Les lecteurs réguliers de cette chronique savent que je mets souvent en garde contre une confiance excessive dans les prévisions, en particulier les perspectives à long terme. Pour les traders, il y a des risques à se fier à une prévision particulière, car cela peut conduire à des transactions erronées ou à des opportunités manquées en pariant contre l'opinion dominante.
Une raison de se méfier des prévisions et des projections : la fréquence à laquelle les institutions qui les créent modifient leurs chiffres. Ils ajustent régulièrement leurs résultats à mesure que les données sont publiéess.
Voici quelques projections récentes de la demande mondiale de pétrole pour 2020 qui ont déjà beaucoup changé :
Prévisions régulièrement ajustées
Les dernières perspectives énergétiques à court terme de l'EIA, publiées le 12 mai, prévoient que la demande mondiale de pétrole en 2020 sera en moyenne de 92,6 millions de bpj, soit une baisse de 8,1 millions de bpj par rapport à 2019. Mais en avril, un mois plus tôt seulement, l'EIA avait prévu que ce chiffre serait de 95,5 millions de bpj. Les perspectives de mai ont chuté de 3 %. Félicitations à l'EIA pour avoir procédé à un ajustement, mais si les chiffres d'avril étaient erronés, devrions-nous croire que ceux de mai sont corrects ?
L'OPEP, qui a publié hier un nouveau rapport mensuel sur le marché du pétrole (MOMR), prévoit maintenant que la demande mondiale de pétrole en 2020 diminuera de 9,07 millions de bpj pour atteindre 91,10 millions de bpj. Alors qu'en avril, l'estimation de l'OPEP était de 92,82 millions de bpj, soit une baisse de 1,9 % en un mois. Où en sera-t-il dans deux mois, six mois, un an ?
Rystad Energy a mis à jour ses prévisions de demande de pétrole sur une base hebdomadaire. Le 7 mai, elle prévoyait que la demande mondiale de pétrole en 2020 serait en moyenne de 88,7 millions de bpj, un changement par rapport à son estimation de 90,5 millions de bpj un mois plus tôt. C'est une baisse de près de 2 %.
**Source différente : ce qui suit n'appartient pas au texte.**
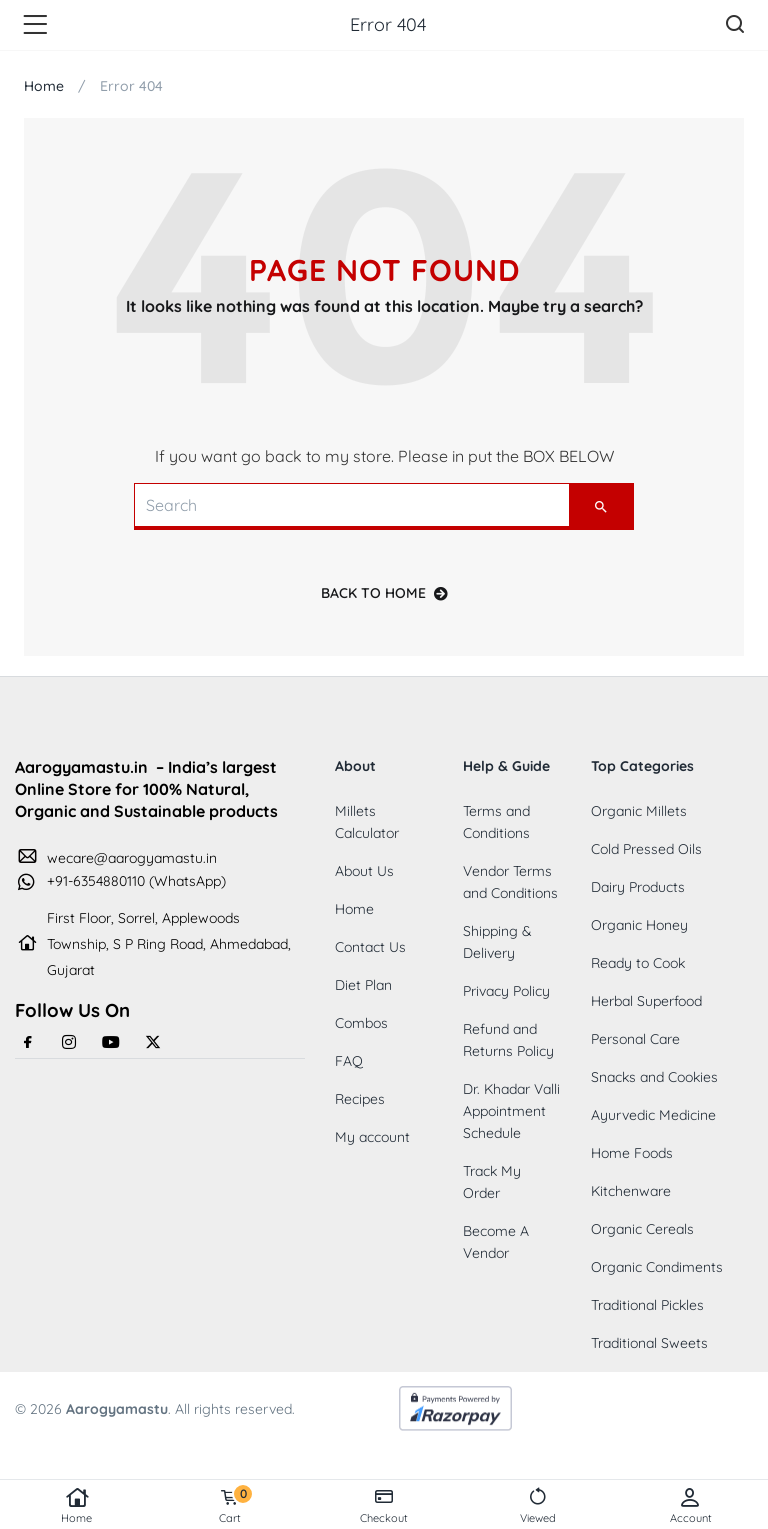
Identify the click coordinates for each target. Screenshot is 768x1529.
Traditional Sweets (649, 1343)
Les changements que nous avons constatés au cours du mois dernier sont largement attribués à la baisse de la consommation d'essence et de carburéacteur en mars et avril, en raison des mesures de verrouillage et de quarantaine pour lutter contre la propagation du coronavirus. Il est compréhensible que ces prévisions s'ajustent au fur et à mesure que les effets du verrouillage sur la demande de pétrole se précisent.
Évolution des projections de la demande
Au fil du temps, ces ajustements s'additionnent, ce qui rend déraisonnable la confiance dans les prévisions de la demande pour les mois à venir. Il est important que les opérateurs gardent à l'esprit à quel point ces projections changent lorsqu'ils examinent les perspectives pour le second semestre de 2020 et pour 2021.
L'EIA estime actuellement qu'en 2021, la demande de pétrole atteindra 99,6 millions. L'EIA n'a aucun moyen de connaître la durée de la récession actuelle, la forme de la reprise, l'impact de la peur du virus sur les voyages, s'il y aura une récurrence du coronavirus, etc.
Goldman Sachs (NYSE:GS) prévoit actuellement que la demande mondiale de pétrole en 2020 sera de 94 millions de bpj, mais elle prévoit une augmentation à 99 millions de bpj en 2021. La banque d'investissement prévoit un "rebond en V" probable pour la demande de pétrole. Les dernières perspectives de Rystad prévoient également une "route en V de la demande de pétrole".
La prévision d'une reprise en "V" n'est pas particulièrement utile aux traders car la pente de la partie supérieure du "V" est très importante. C'est simplement une façon de paraître précis parce que personne ne peut prédire à quoi ressemblera le nadir d'une récession.
Les modèles de consommation sont-ils encore pertinents après le verrouillage ?
Les données du passé utilisées pour créer des modèles de consommation d'essence ne sont peut-être même plus pertinentes dans le monde de l'après-lockdown, car les modèles de consommation d'essence et de voyage pourraient être très différents à l’avenir. Les régions qui mettent fin à leur verrouillage avant les autres pourraient avoir un comportement très différent de celui des régions qui maintiennent des politiques de verrouillage. Il n'y a aucun moyen de connaître l'impact psychologique du virus sur le voyageur, le travailleur ou le consommateur. Nous ne savons pas comment une récession qui touche le plus les petites entreprises se traduira par une reprise, en particulier dans la nouvelle économie des achats en ligne et des conférences téléphoniques Zoom.
Il y a tout simplement trop de variables pour faire une prévision précise de la demande à long terme. Les opérateurs avisés examineront les prévisions, les méthodologies et les raisonnements, envisageront différentes idées et prendront leurs propres décisions.